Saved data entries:
=== Begin Enclosure ===
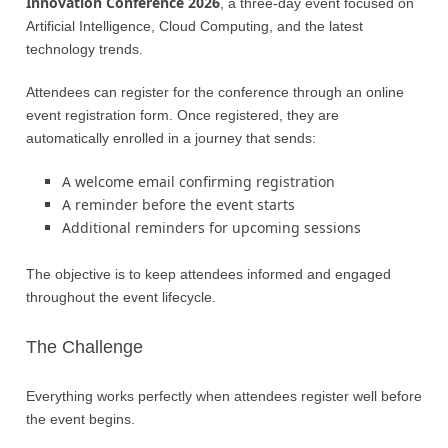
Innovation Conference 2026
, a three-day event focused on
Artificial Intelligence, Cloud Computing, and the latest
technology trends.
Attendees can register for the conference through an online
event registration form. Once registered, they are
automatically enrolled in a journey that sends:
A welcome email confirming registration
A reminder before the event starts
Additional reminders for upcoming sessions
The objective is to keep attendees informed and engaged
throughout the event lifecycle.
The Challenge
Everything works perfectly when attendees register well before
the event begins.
=== End Enclosure ===
=== Begin Enclosure ===
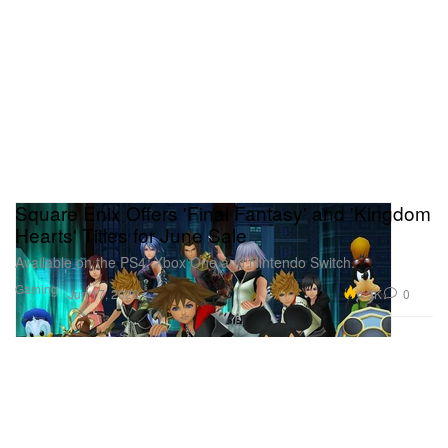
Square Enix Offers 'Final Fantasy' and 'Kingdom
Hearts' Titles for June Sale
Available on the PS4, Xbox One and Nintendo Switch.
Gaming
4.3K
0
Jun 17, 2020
=== End Enclosure ===
» **YOUR TASK**:
All that is needed is the exact run of lines above from the line containing "Artificial Intelligence, Cloud" through the line containing "the event begins.", both of them included.

» **TASK SOLUTION**:
Artificial Intelligence, Cloud Computing, and the latest
technology trends.
Attendees can register for the conference through an online
event registration form. Once registered, they are
automatically enrolled in a journey that sends:
A welcome email confirming registration
A reminder before the event starts
Additional reminders for upcoming sessions
The objective is to keep attendees informed and engaged
throughout the event lifecycle.
The Challenge
Everything works perfectly when attendees register well before
the event begins.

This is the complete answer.